**Task brief:** Beginning with the line that holds "Иранский сот", copy each line to the end of the records exactly, except the pictures.

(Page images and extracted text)
:::
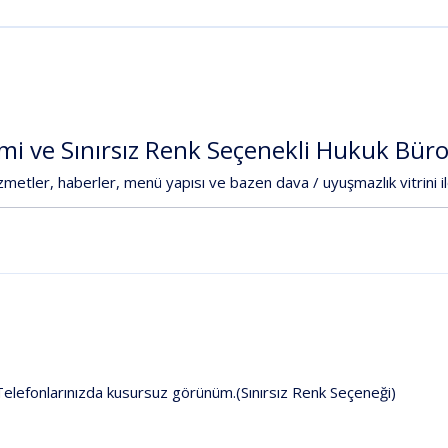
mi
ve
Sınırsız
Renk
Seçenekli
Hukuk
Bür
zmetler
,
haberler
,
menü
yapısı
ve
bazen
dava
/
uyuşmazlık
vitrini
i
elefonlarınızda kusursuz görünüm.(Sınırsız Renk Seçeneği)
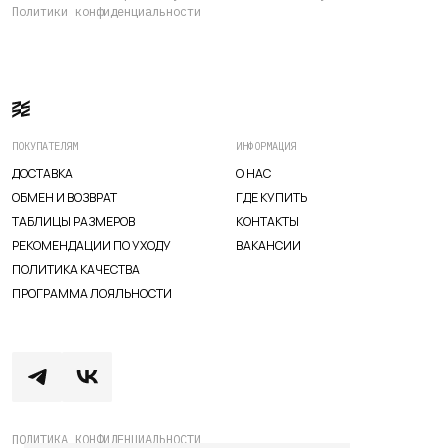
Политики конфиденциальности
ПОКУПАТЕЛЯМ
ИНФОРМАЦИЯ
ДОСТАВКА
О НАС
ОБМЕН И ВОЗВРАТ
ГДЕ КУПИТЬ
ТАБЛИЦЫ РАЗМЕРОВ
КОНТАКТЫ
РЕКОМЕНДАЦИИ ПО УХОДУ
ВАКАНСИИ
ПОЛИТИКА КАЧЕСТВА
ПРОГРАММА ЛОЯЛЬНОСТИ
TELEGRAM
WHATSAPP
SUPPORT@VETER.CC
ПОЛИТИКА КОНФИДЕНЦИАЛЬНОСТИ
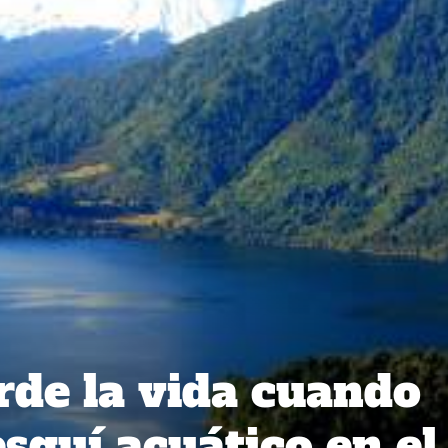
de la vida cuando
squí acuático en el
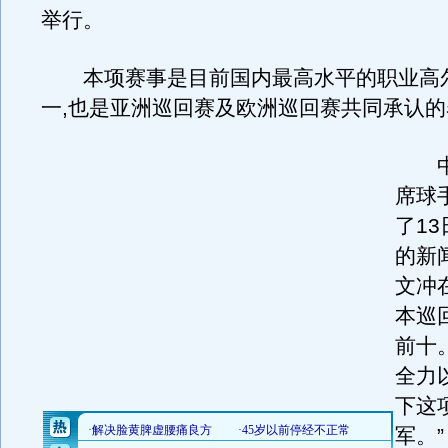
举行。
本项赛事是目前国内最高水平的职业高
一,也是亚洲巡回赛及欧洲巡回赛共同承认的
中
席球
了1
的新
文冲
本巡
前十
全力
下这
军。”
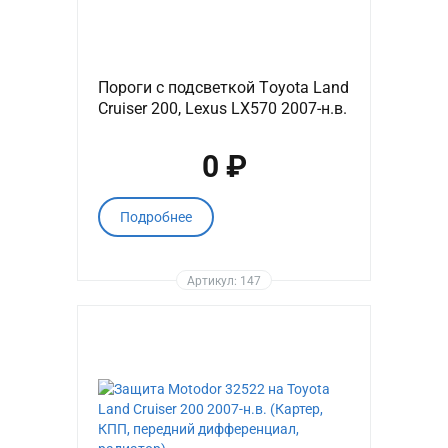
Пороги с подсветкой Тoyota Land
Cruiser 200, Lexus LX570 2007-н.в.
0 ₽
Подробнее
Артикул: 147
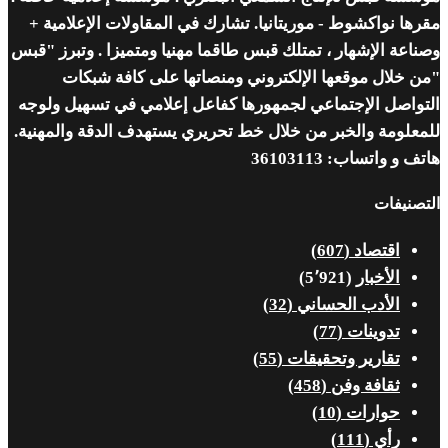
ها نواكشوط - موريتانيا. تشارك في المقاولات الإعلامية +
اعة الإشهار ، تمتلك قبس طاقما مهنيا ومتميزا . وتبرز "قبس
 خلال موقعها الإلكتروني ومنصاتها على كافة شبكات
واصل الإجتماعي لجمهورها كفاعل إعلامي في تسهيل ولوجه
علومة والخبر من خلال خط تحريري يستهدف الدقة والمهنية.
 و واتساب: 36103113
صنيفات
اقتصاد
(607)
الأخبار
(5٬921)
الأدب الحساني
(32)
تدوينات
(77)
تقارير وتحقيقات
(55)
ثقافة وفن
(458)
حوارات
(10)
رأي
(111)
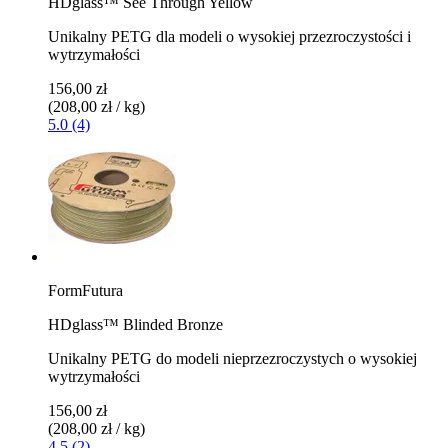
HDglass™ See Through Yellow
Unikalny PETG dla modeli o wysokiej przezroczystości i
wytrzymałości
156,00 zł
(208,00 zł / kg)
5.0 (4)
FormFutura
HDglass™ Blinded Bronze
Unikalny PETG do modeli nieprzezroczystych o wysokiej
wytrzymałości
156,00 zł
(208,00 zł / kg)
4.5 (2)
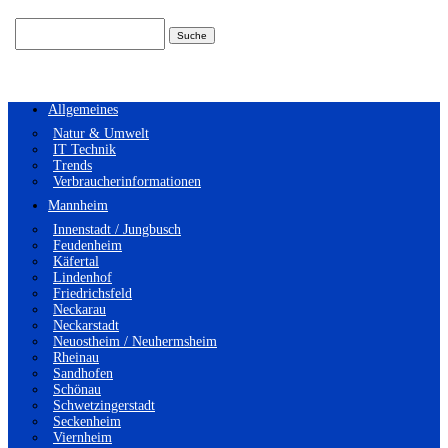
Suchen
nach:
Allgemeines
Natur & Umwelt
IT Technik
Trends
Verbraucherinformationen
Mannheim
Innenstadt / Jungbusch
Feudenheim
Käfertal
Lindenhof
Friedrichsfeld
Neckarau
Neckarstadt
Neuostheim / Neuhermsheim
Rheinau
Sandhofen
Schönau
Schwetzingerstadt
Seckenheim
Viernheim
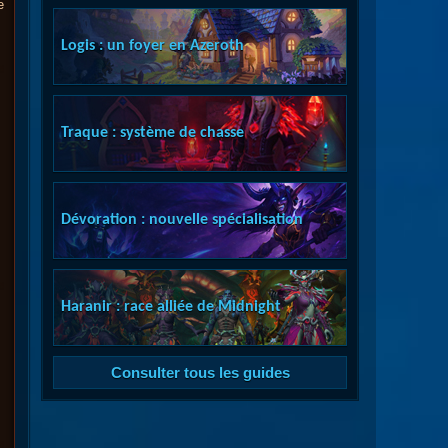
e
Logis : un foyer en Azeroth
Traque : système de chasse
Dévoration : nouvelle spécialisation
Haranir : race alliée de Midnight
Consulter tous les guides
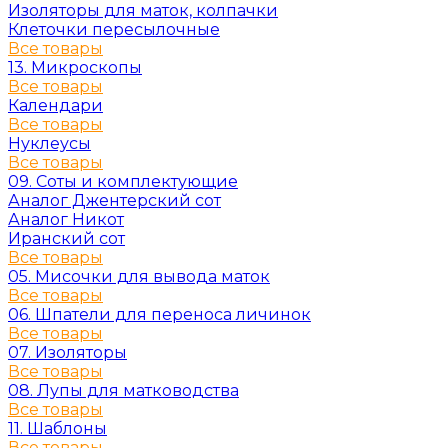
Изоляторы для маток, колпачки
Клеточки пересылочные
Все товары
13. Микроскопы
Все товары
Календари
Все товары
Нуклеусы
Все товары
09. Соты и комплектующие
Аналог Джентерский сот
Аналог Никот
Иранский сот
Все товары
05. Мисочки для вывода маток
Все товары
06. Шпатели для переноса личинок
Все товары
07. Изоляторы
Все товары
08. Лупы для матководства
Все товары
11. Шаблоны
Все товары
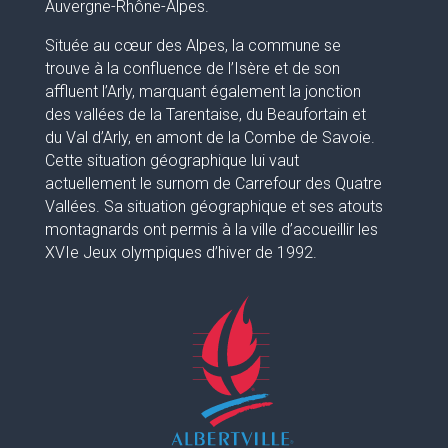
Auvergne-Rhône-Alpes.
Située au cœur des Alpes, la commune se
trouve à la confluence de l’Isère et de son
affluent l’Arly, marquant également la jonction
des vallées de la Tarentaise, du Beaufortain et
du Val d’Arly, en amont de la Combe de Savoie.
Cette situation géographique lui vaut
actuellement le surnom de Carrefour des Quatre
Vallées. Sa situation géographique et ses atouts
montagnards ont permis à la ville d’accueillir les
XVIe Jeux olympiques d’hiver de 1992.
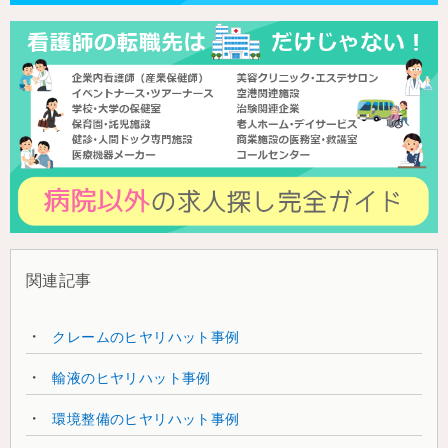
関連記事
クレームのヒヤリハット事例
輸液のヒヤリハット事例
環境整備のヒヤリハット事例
:::
**Answer box:**
Иранский сот
Все товары
05. Мисочки для вывода маток
Все товары
06. Шпатели для переноса личинок
Все товары
07. Изоляторы
Все товары
08. Лупы для матководства
Все товары
11. Шаблоны
Все товары
Auvergne-Rhône-Alpes.
Située au cœur des Alpes, la commune se
trouve à la confluence de l’Isère et de son
affluent l’Arly, marquant également la jonction
des vallées de la Tarentaise, du Beaufortain et
du Val d’Arly, en amont de la Combe de Savoie.
Cette situation géographique lui vaut
actuellement le surnom de Carrefour des Quatre
Vallées. Sa situation géographique et ses atouts
montagnards ont permis à la ville d’accueillir les
XVIe Jeux olympiques d’hiver de 1992.
関連記事
クレームのヒヤリハット事例
輸液のヒヤリハット事例
環境整備のヒヤリハット事例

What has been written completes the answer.